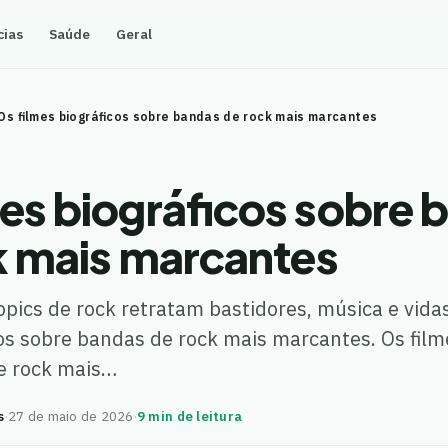
cias
Saúde
Geral
Os filmes biográficos sobre bandas de rock mais marcantes
mes biográficos sobre 
k mais marcantes
opics de rock retratam bastidores, música e vida
cos sobre bandas de rock mais marcantes. Os film
e rock mais…
s
·
27 de maio de 2026
·
9 min de leitura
==*==
ACTIVITY - Print the whole listing exactly. No pictures belong in the copy.

EXPECTED OUTPUT -
cias
Saúde
Geral
Os filmes biográficos sobre bandas de rock mais marcantes
mes biográficos sobre 
k mais marcantes
opics de rock retratam bastidores, música e vida
cos sobre bandas de rock mais marcantes. Os film
e rock mais…
s
·
27 de maio de 2026
·
9 min de leitura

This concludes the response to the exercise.